Establish a price sheet that makes sense for your financial needs. Be firm and clear in how you charge — you’ll be surprised to find that many clients respect that. However, don’t be afraid to introduce some flexibility if you know it’ll score you a reliable client, especially if you believe they’ll be a long-term asset to your business.
3. Cultivate a portfolio of your ideal client base
An erratic and poorly organized portfolio can do more harm to your business than no portfolio at all. Instead of throwing everything at the wall to see what sticks, picture, instead, your ideal client. Who would you love to consistently photograph? This methodology is how to get photography clients that you can consistently impress.
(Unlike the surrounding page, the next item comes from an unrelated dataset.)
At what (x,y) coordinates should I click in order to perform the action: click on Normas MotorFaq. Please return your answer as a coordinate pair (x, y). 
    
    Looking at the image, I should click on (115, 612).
With a clear picture of your client in your head, work backward. See yourself in their shoes and try and picture what types of photographs would most impress them. Build your portfolio around that notion and stay true to those choices; doing so will ensure you build a robust yet consistent photography portfolio that’ll hook the exact type of clients you’re most interested in.
4. Help make your clients look their best
Your job as a photographer isn’t just to take pictures. It’s to make your clients look their best, however that takes shape. Part of that commitment is in things like hair, makeup, and even wardrobe. A good photographer works with what their client gives them. A great photographer takes their client’s hand and leads them to look their best.
Don’t be afraid to hire someone that does hair, makeup and wardrobe. If you’re unable to spare that expense, then do your own research so you’re best prepared to make aesthetic decisions on behalf of your clients. When the final results are in, your clients will notice and they’ll keep coming back.